Inspection of dimensional defects has

Inspection of dimensional defects has become a critical task for manufacturers who strive to improve product quality and production efficiency [16,18]. Research concerning automated visual inspection grows rapidly. Leopold et al. [17] introduced new approaches in fast 3D-surface quality control. They made a good classification of these approaches and their application fields. Most of researches integrated AI approaches with image processing tools. Lin [12] developed an approach that utilizes neural network and statistical approach to inspect light-emitting diode chips.
Fricout et al. [7] developed an on-line approach to inspect the smoothness of metal surfaces. The measurements were based on topographical maps obtained through interferometric microscopy. The resulting data were analyzed by an algorithm based on morphological and statistical features extraction from surface topography, factorial analysis, bootstrap over-sampling and Bayesian classification. Lin [13] presented a wavelet characteristic based approach for the automated visual inspection of ripple defects in the surface barrier layer chips of ceramic capacitors.
Among the useful applications of visual inspection is the colour unevenness testing like in LCD monitors which is not easy to be made by humans as a result of human subjectivity and eye fatigue.

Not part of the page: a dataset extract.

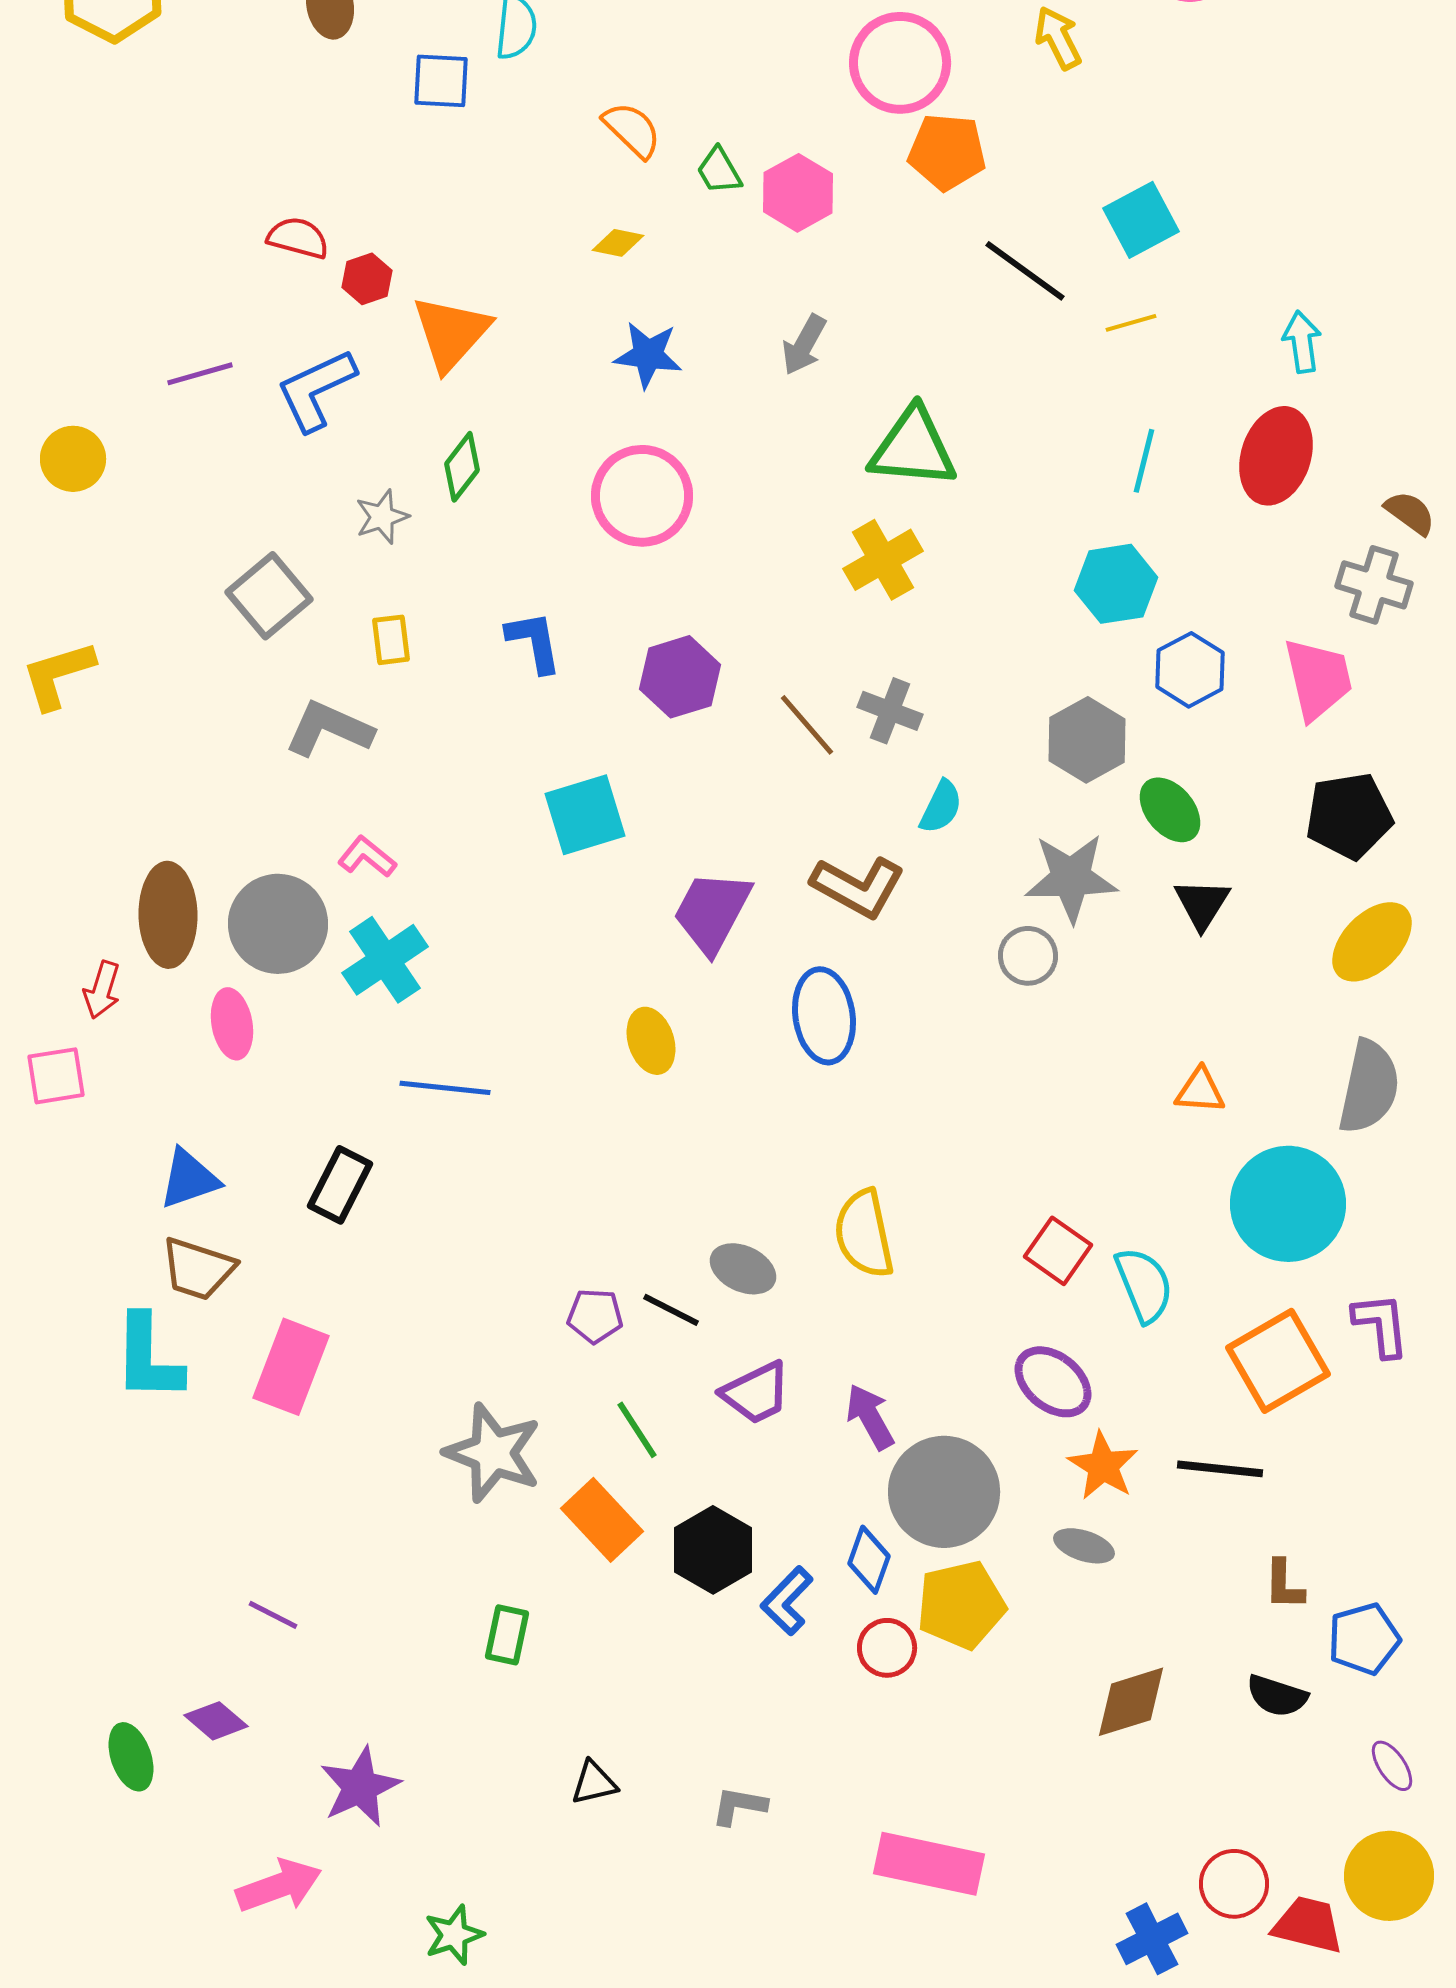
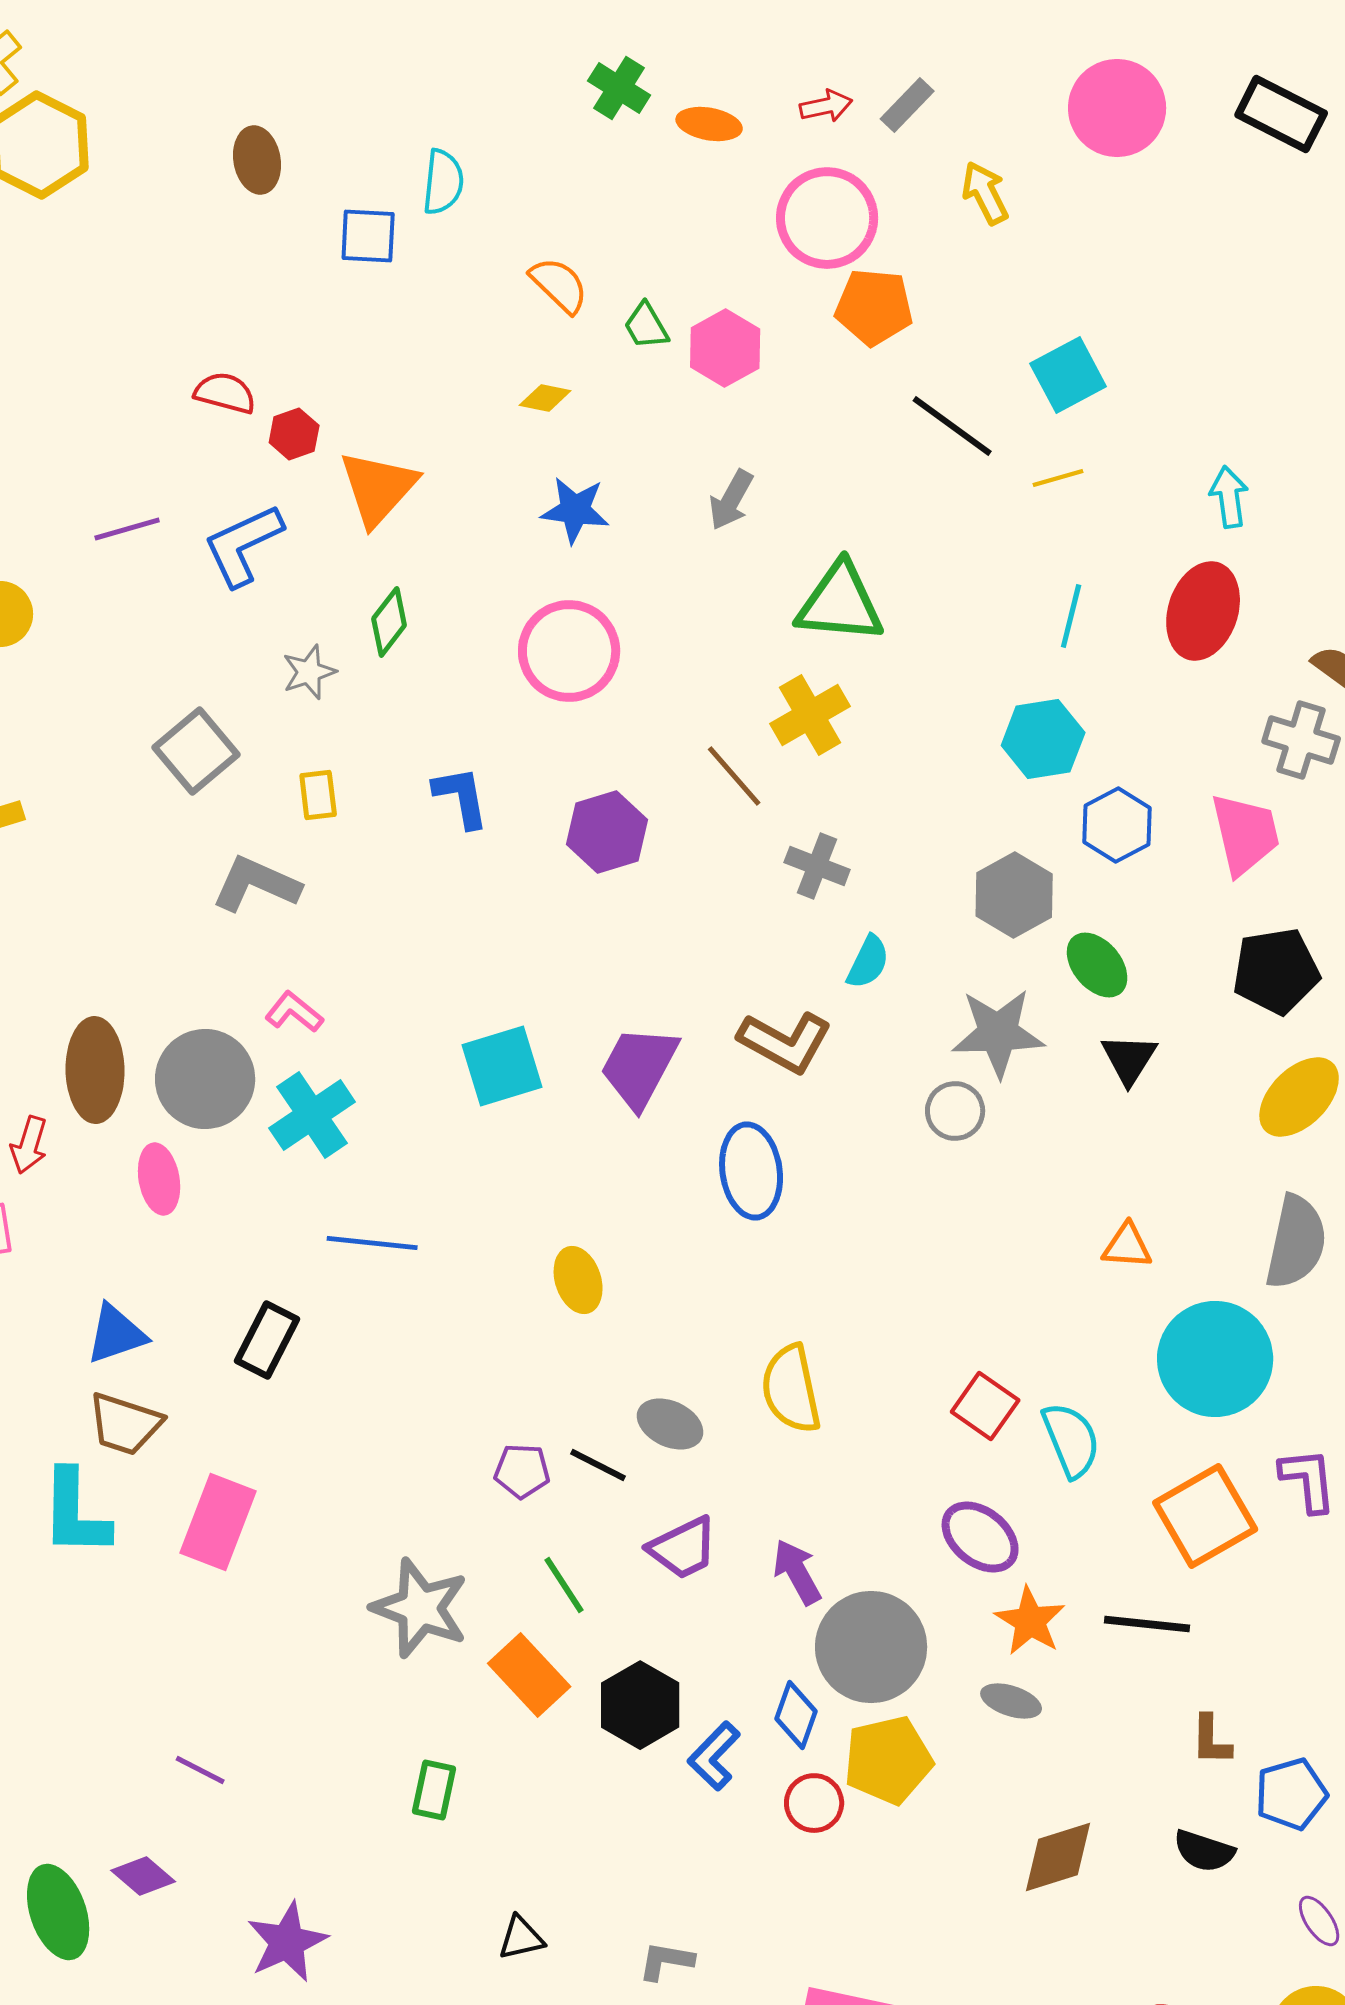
brown line: (807, 725) -> (734, 776), moved
cyan square: (585, 815) -> (502, 1066), moved
yellow ellipse: (651, 1041) -> (578, 1280), moved
green ellipse: (131, 1757) -> (58, 1912), size x1.4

Chiu and Lin [4] developed a hybrid approach to test blemishes in LCD panels. Their approach is based on Hotelling statistics and image analysis. Other examples includes [1,3,27,29].

The developed approach
When an image is digitally transformed and acquired by a computer, it order GSK2126458 is represented by a two-dimensional matrix. The matrix elements values depend on the type of the image that can be classified as binary, colour, gray scale, etc. As by Gonzalez et al. [8], an image may be defined as a two dimensional function, f(x,y), where x and y are spatial coordinates, and the amplitude of f at any pair of coordinates (x,y) is called the intensity or gray level of the image.
The next step is to threshold the image and transform its matrix elements into binary values (0,1). Final coordinates of masks are specified based on the clusters of zeros and ones that determine the locations of quality characteristics in the image matrix. A final step is to calculate an index for each quality characteristic that reflects the extent of conformance of that quality characteristic to the target or nominal characteristic of the reference image (the corresponding characteristic with nominal dimensions). The index is calculated for each mask (m) using the following equation:where is a (0,1) variable; which is one when the mask’s i pixel is similar to the corresponding one of the reference image and zero otherwise, is the number of pixels of mask m, and M represents the number of masks, or number of quality characteristics.
The M indices are calculated simultaneously. Each pixel of a product’s image matrix is compared to its corresponding one of the reference image; and according to its location (the mask zebroid belongs to), the index value of that mask is updated. The value of an index is exactly equal one (theoretically) if the quality characteristic dimensions are the same as the reference one and has no shift in position. Deviation from that target downsizes the index value. Experimentally, one can determine an acceptable value lower limit for when the dimensions of the quality characteristic fall within the tolerance region. The approach can also be used to detect a shift in the quality characteristic position. If, for example, a hole’s centre is shifted from its correct position, the calculated index will go down even if the hole diameter is within tolerance.
Calculating the acceptable value for different characteristics, a product can be determined whether there is a problem(s) with one or more of its quality characteristics one by one.